Set your private key, deployment environment, and gas limit. The `private_key` and `bls_private_key` can be obtained as described in the next section.

```json theme={null}
"moca_config": {
    "key_type": "local_private_key",
    "private_key": "your_challenger_private_key",
    "bls_private_key": "your_bls_private_key",
    "rpc_addrs": [ "https://tm-rpc.testnet.mocachain.dev" ],
    ...
},
"db_config": {
    "dialect": "mysql",
    "db_path": "tcp(127.0.0.1:3306)/challenger?charset=utf8&parseTime=True&loc=Local",
    ...
},
"sp_config": {
    "internal_sp_endpoints": [
      "https://gateway.storage-provider-0.testnet.mocachain.dev",
      "https://gateway.storage-provider-1.testnet.mocachain.dev",
      "https://gateway.storage-provider-2.testnet.mocachain.dev"
    ]
}
```

#### Run locally

##### Running MySQL in Docker

```bash theme={null}
docker run -p 3306:3306 --name moca -e MYSQL_ROOT_PASSWORD=moca -d mysql:8
```

##### Create a database

```sql theme={null}
mysql --port=3306 -h127.0.0.1 -uroot -pmoca
CREATE SCHEMA IF NOT EXISTS challenger DEFAULT CHARACTER SET utf8 COLLATE utf8_unicode_ci;
```

##### Get validator BLS key and challenger key

```bash theme={null}
./build/mocad keys export ${BLS_KEY_NAME} --unsafe --unarmored-hex --home=${CLIENT_KEYRING_DIR} --keyring-backend=test
./build/mocad keys export ${CHALLENGER_NAME} --unsafe --unarmored-hex --home=${CLIENT_KEYRING_DIR} --keyring-backend=test
```

##### Compile and launch moca-challenger

Assuming you have a validator running, compile and start the process.

```bash theme={null}
make build
./build/moca-challenger --config-type local --config-path ./config/config.json
```

#### Test and Verification

##### Create your own SP

The process is similar to creating a validator.

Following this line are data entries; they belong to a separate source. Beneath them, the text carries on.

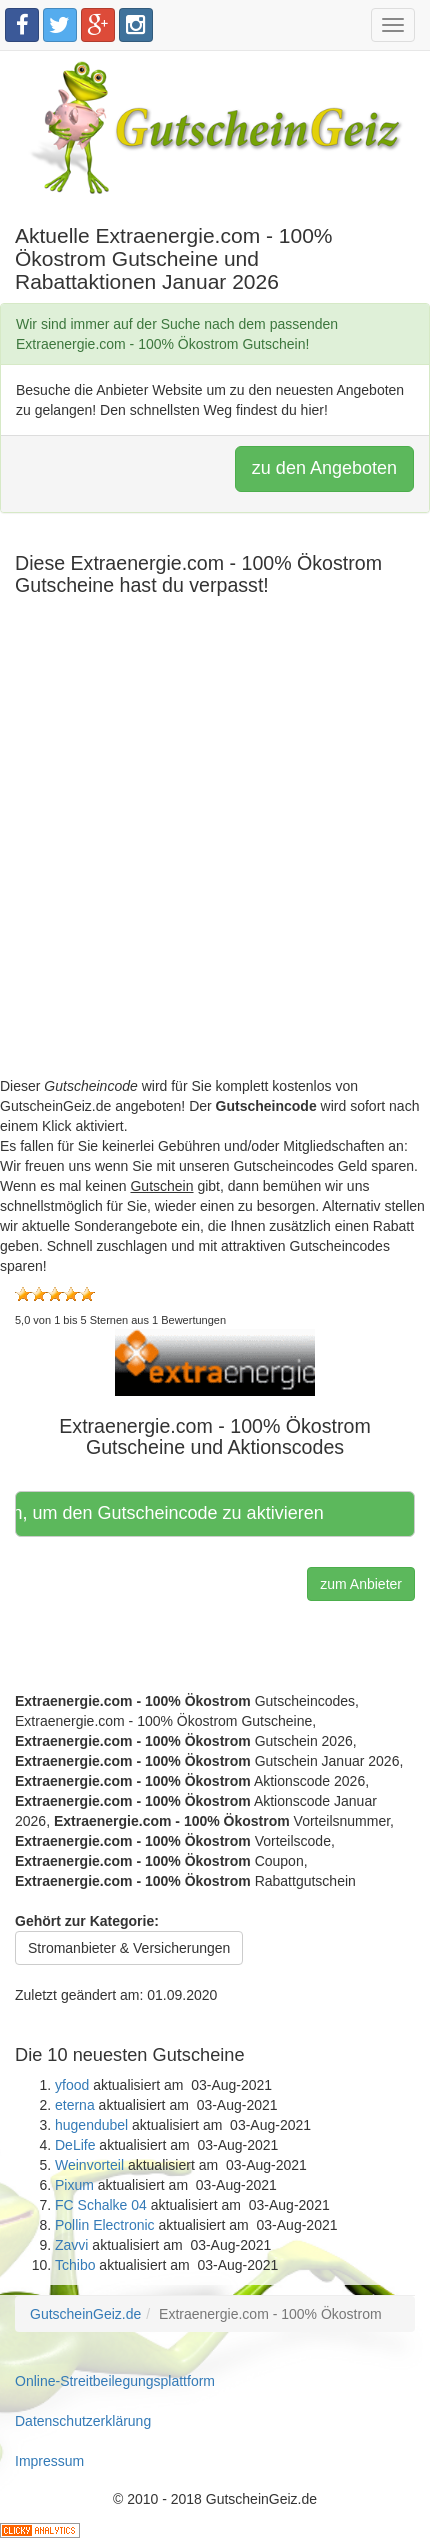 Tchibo (75, 2265)
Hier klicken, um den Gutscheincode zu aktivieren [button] (171, 1513)
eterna (75, 2105)
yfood (72, 2085)
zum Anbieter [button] (361, 1584)
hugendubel (91, 2125)
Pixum (74, 2185)
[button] (215, 1361)
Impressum (49, 2461)
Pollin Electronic (105, 2225)
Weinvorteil (89, 2165)
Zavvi (71, 2245)
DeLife (75, 2145)
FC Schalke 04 (101, 2205)
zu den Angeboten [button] (324, 468)
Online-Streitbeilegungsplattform (115, 2381)
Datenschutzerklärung (83, 2421)
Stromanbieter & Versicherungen (129, 1948)
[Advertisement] (215, 861) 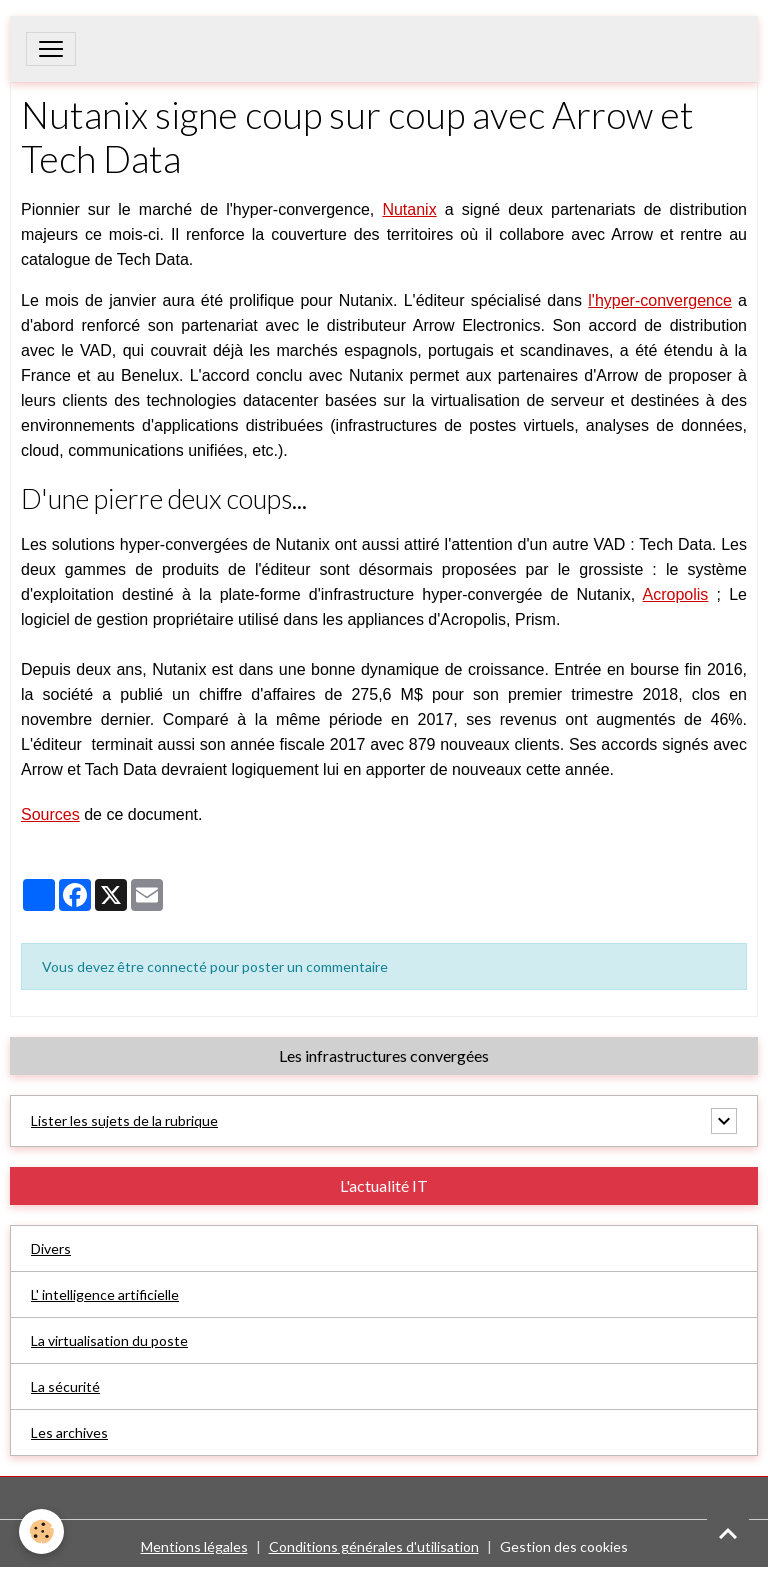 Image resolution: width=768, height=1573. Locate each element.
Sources (50, 814)
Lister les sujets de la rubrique (124, 1120)
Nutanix (409, 209)
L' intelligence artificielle (105, 1294)
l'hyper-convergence (660, 300)
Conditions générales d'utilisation (374, 1546)
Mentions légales (194, 1546)
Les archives (69, 1432)
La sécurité (65, 1386)
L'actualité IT (384, 1185)
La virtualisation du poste (109, 1340)
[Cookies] (42, 1531)
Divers (51, 1248)
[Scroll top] (728, 1533)
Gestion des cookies (564, 1546)
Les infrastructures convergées (384, 1055)
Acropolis (676, 594) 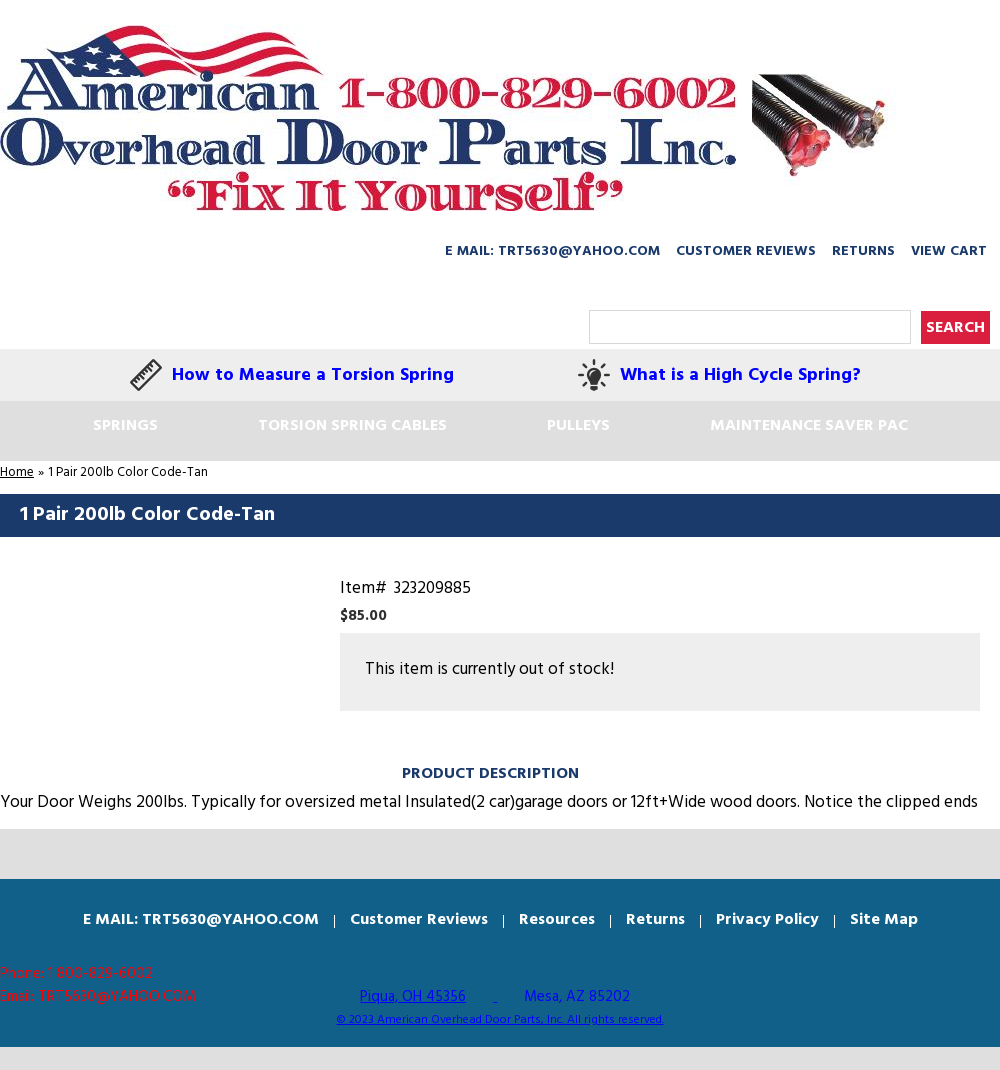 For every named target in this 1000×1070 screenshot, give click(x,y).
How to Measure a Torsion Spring (313, 375)
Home (17, 472)
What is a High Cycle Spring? (740, 375)
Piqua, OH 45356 (413, 997)
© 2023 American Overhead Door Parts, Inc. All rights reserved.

1. **Authorization:** Grant spending limits.
2. **Submit a proposal:** Use a JSON template to create a storage provider.

##### Tampering with data stored on SP

1. Create a bucket and upload a file.
2. Find the storage directory on your SP and modify the content of the data chunk file.

```bash theme={null}
./build/moca-cmd --home deployment/localup/ bucket create --primarySP 0x...yourSPAddress moca1
./build/moca-cmd --home deployment/localup/ object put --contentType "application/octet-stream" ./abctest moca://moca1/abctest
```

##### Challenge the data chunk of the object

* **Regular challenge:** Moca automatically generates random data availability challenges. The `moca-challenger` monitors these events. If data has been tampered with, the root hashes will not match, and the challenge will be successful. The validator will vote, and if 2/3 consensus is reached, the SP will be slashed.
* **Manual challenge:** Anyone can submit a transaction to challenge data availability.

##### Data recovery

Data recovery ensures that original data can be restored if lost on SPs.

1. Data is automatically recovered after a successful data challenge.
2. Data is automatically recovered when users find that the data is unreadable.
3. SPs can selectively recover lost data through tools.

When a challenge succeeds, the tampered data chunk file will be restored to the original file after a while.